In 2017 the  Academy absorbed further internal responsibilities for management and leadership training and for the FCO's overseas network of Regional Learning & Development Teams, which became the Diplomatic Academy Regional Teams (DARTs).  The Diplomatic Academy became the principal learning and development (L&D) organisation of the FCO.

The administrative offices and training rooms of what is now the International Academy are located in the main building of the FCDO in King Charles Street, London.  A new learning facility named the Mayhew Theatre (after Baroness Cicely Mayhew, the UK's first woman diplomat) was officially opened on 4 March 2019 by Prince William, Duke of Cambridge. The theatre was given this name following a vote of FCO staff.

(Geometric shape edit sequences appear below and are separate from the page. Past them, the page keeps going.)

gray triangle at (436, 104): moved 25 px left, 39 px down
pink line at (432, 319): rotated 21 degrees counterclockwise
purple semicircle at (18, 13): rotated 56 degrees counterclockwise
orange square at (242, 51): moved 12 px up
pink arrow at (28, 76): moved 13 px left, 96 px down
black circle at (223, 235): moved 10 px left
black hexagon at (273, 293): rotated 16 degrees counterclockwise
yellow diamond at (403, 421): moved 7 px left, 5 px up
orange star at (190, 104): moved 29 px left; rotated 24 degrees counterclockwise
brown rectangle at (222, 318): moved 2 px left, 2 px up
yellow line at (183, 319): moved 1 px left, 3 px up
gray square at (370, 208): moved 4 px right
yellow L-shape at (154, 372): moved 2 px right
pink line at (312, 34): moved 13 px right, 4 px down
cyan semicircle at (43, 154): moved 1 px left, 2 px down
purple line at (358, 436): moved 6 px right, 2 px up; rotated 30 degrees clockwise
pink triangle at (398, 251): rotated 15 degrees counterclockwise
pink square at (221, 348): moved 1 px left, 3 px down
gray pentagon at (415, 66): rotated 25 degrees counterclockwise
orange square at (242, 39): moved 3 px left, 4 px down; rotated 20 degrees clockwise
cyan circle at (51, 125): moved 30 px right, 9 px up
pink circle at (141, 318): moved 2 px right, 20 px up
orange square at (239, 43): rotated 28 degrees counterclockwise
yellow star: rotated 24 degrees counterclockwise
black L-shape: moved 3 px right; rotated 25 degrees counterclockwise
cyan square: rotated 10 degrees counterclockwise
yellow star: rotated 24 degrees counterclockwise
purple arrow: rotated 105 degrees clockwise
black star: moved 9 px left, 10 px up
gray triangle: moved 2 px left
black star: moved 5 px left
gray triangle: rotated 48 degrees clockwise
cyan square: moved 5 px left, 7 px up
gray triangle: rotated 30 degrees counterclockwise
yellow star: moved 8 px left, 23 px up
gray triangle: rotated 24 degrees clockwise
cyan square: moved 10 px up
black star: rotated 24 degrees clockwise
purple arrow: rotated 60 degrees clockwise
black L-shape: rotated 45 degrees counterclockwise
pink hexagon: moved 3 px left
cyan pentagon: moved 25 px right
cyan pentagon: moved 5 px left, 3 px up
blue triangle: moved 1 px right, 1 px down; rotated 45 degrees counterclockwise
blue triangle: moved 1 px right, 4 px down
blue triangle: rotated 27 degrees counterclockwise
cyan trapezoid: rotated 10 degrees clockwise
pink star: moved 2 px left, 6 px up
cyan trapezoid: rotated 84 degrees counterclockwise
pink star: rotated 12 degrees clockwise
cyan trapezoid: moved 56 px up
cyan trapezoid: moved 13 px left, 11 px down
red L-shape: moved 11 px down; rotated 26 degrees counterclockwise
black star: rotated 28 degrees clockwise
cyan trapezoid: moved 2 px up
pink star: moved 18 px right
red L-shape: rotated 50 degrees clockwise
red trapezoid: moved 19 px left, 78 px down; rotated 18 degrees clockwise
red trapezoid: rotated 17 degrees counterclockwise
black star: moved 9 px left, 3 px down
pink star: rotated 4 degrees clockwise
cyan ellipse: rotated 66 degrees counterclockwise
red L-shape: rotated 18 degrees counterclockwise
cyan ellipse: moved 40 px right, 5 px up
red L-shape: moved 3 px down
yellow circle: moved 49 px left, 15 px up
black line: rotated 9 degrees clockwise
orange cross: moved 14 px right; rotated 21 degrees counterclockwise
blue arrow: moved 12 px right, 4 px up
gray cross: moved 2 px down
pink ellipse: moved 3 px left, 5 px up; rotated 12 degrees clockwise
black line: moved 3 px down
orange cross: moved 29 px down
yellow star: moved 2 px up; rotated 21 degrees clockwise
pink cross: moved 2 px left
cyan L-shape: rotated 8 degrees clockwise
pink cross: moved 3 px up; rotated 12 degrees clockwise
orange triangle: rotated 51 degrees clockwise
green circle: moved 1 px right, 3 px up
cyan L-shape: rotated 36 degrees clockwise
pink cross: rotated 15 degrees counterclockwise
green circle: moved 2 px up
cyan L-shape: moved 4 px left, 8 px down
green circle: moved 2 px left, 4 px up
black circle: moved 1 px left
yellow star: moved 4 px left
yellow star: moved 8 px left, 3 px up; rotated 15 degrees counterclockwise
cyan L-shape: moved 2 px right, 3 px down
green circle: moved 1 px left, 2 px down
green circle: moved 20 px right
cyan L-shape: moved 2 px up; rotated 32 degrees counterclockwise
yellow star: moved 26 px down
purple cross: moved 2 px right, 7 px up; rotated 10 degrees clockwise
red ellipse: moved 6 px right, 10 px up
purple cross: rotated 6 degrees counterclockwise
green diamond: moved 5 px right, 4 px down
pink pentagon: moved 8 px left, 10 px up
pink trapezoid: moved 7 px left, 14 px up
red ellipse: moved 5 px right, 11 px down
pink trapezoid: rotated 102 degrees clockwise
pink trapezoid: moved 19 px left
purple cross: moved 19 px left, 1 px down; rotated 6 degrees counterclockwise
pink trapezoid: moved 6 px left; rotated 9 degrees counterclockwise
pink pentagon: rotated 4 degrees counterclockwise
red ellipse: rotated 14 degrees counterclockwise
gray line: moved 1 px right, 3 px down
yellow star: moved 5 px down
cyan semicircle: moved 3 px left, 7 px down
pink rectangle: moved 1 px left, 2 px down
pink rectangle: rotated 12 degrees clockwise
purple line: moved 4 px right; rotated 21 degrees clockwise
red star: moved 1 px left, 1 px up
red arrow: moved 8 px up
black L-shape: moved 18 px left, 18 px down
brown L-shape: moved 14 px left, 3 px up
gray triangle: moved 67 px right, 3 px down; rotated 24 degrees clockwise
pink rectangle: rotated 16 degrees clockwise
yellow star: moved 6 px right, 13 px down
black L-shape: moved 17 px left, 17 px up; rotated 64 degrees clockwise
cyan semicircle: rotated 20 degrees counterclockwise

The  Academy's face-to-face and online programmes are aimed at FCDO employees and employees of other UK government departments and agencies who are working in international roles.  It does not offer external enrolment on face-to-face courses, but it has experimented with the concept of the Massive Open Online Course and has released two public courses. The first, entitled Diplomacy in the 21st Century, was developed with the Open University and ran on the FutureLearn platform in January–March and May-July 2019 with over 13,500 registrations in total. A second course entitled Introduction to British Diplomacy ran in February and May 2020.